John Dean, former White House counsel for Richard Nixon, knows a bit about collusion as the mastermind of the Watergate break-in and cover up. He refutes the Fox News claim that the nation must be at war to bring charges of collusion and treason. And he cites the case of Oregon native Adam Gadahm, charged with providing aid and comfort to Al Qaeda, as the first person charged with treason since the World War II era. Gadahm was killed by an American drone before he could be captured.

“Surely Fox knows it fooled only fools,” Dean says when asked about Donald Trump Jr.’s problematic meeting with a Russian lawyer. “The Justice Department as recently as 2006 indicted for ‘aid and comfort’ to our enemies, the form of collusion better known as treason. Collusion is the perfect word to cover such crimes, pejorative and inclusive.”

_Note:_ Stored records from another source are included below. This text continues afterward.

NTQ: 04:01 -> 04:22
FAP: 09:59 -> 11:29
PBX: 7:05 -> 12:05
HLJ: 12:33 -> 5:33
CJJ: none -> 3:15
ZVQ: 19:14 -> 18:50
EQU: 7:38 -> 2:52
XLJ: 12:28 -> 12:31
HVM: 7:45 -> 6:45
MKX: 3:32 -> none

Laurie Levenson is professor of law and ethical advocacy at Loyola Law School. She says the applicable criminal crime is conspiracy under 18 USC Sec. 371. “That would cover a conspiracy by two or more persons to violate a law of the United States or ‘to defraud the United States.’ You need an election law specialist to tell you whether asking the Russians for negative information on Hillary Clinton violated federal law.”

And then there’s this: “Politicians seek dirt on other candidates — the dirtier the better. That is what ‘opposition research’ is all about,” says Saikrishna Prakash, law professor at the University of Virginia. She went on to say the meeting was “a nothing burger with special sauce,” a term we were unable to find in the legal dictionary.

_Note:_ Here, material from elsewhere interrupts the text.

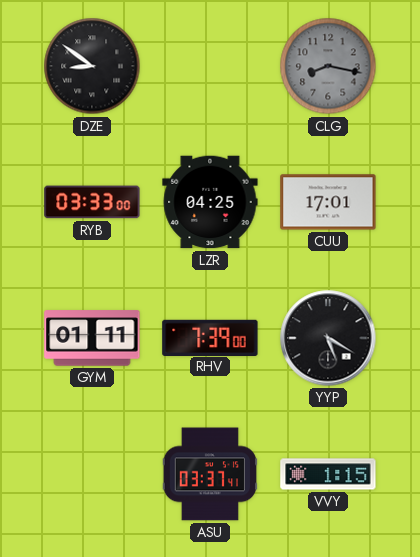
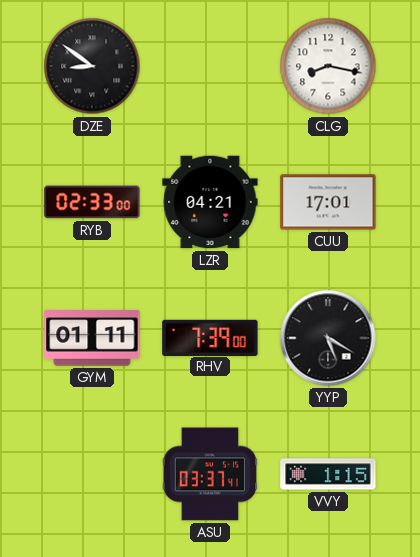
CLG dial: grey -> white
RYB: 03:33 -> 02:33
LZR: 04:25 -> 04:21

Maybe that’s why Trump Senior came out Wednesday in support of eldest son, saying, “I think many people would have held that meeting.” Tell that to the Al Gore presidential campaign. A junior staffer was suspended in 2000 after the campaign contacted the FBI about the staffer’s remarks about dealings with a “mole” in opponent George W. Bush’s campaign. A tape of Bush’s debate rehearsal had been sent mysteriously to the Gore campaign, and the junior staffer joked that he directed that mole. He later told the FBI he had made a joke.

What’s obvious here is that Trump Senior was criminal in unleashing his son, son-in-law and daughter on his presidential campaign and installing the last two in the White House. Junior, meanwhile, continues to work with the Republican National Committee on fundraising and makes the banquet rounds. While one may argue that on the surface these are good, decent people — and there is no evidence even that is true — all are inexperienced and unknowledgeable in governing a nation, particularly a democracy. That they share with dad, whose other staff and Cabinet appointment are equally questionable.

Still, even owing for naiveté and being overly eager to promote dad, red flags were planted all over this meeting, including the invitation. You don’t have to be a doctor to know that the poor wretch passed out in your waiting room is sick. You don’t have to be a bank manager to know that the large man wearing a mask holding a gun in your lobby is a robber. And any 40ish businessman with a college degree like Junior should know that Russians bearing gifts are going to expect a favor down the line.

So call it collusion. Or conspiring with a foreign government to destabilize the United States. Or lying on government security clearance forms. Or soliciting something of value from a foreign national to use in the campaign. (The question has been asked, how much would Hillary Clinton have paid to keep those e-mails private?) Or call it a campaign finance violation — and include those puzzling Trump e-mails soliciting campaign donations sent illegally to some members of the Icelandic parliament.

Junior’s meeting with the Russians may not pass the “know it when you see it” test, but it damn sure doesn’t pass the “know it when you smell it” test.